Por Heverton Souza | Fotos: Edu Lawless
A cidade de São Paulo passava por algumas das noites mais frias em pouco mais de três décadas e talvez o que os meteorologistas não saibam, é que, justamente após 31 anos de existência, uma das bandas mais gélidas vinda também de um dos países mais frios do mundo chegaria em nossa terra tropical trazendo esse clima. Brincadeiras à parte, finalmente, o Brasil teve a oportunidade de receber o ícone do black metal nomeado Emperor.

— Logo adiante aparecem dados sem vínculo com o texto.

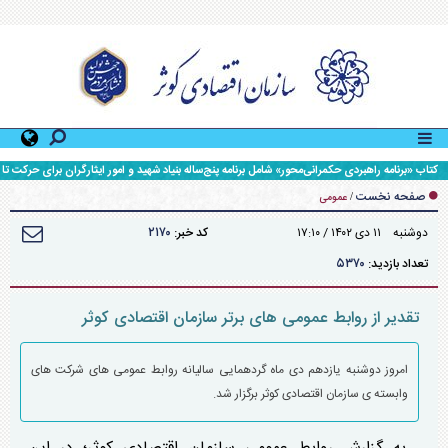
کتاب «برنامه راهبردی حکمرانی‌محور» شامل برنامه پنج‌ساله بنیاد شهید و امور ایثارگران برای حرکت تا
افق ۱۴۱۰، رونمایی شد.
صفحه نخست
/
عمومی
۲۱۷۰
دوشنبه ۱۱ دی ۱۴۰۲ / ۱۷:۱۰
کد خبر:
۵۳۷۰
تعداد بازدید:
تقدیر از روابط عمومی های برتر سازمان اقتصادی کوثر
امروز دوشنبه یازدهم دی ماه گردهمایی سالیانه روابط عمومی های شرکت های
وابسته ی سازمان اقتصادی کوثر برگزار شد.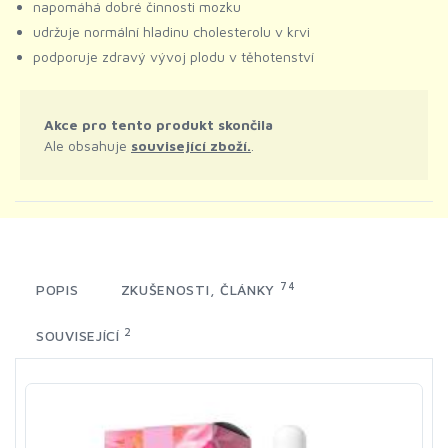
napomáhá dobré činnosti mozku
udržuje normální hladinu cholesterolu v krvi
podporuje zdravý vývoj plodu v těhotenství
Akce pro tento produkt skončila
Ale obsahuje
související zboží.
.
74
POPIS
ZKUŠENOSTI, ČLÁNKY
2
SOUVISEJÍCÍ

Pouco antes das 20h, a fila ao lado do fora do Audio Club, que fica lozalizado na região Oeste da cidade, trazia uma gama enorme de pessoas de todo o país, que pareciam se conhecer desde sempre, mas que não se viam há anos, tamanha a confraternização. Em atividade desde 1991, o Emperor era aguardado por grande parte dos brasileiros pelo menos desde a segunda metade da década de 1990. Para quem acha que o público black metal é só cara fechada, o que mais víamos na fila eram sorrisos e as palavras de expectativas para a realização do sonho de ver os noruegueses ao vivo.
Uma boa parte do público já estava dentro da casa quando, às 20h12, o Lockdown subiu ao palco. O super projeto de death metal, que conta com João Gordo (vocal, R.D.P.), Antonio Araújo (guitarra, Korzus e Matanza Ritual), Rafael Yamada (baixo, Claustrofobia, ex-Project46) e Bruno Santin (bateria, ex-Oitão, Endrah), fez o seu show de estreia como abertura da noite, mas sem Yamada, que reside nos EUA e foi substituído pelo baixista Wescley Ferraz (ex-As The Shadows Fall). O som da banda é cru, direto e sem frescuras, mas parecia ainda faltar mais entrosamento à banda, o que é compreensível sendo uma estreia. Além disso, não foi uma grande atração para fãs de black metal e muitos questionavam a escolha, sendo que temos centenas de boas bandas mais voltadas ao estilo e que seriam mais atrativas ao público da banda norueguesa. Em geral, o headbanger brasileiro ainda é resistente às combinações de diferentes estilos, aceitando um pouco melhor essa condição em grandes festivais.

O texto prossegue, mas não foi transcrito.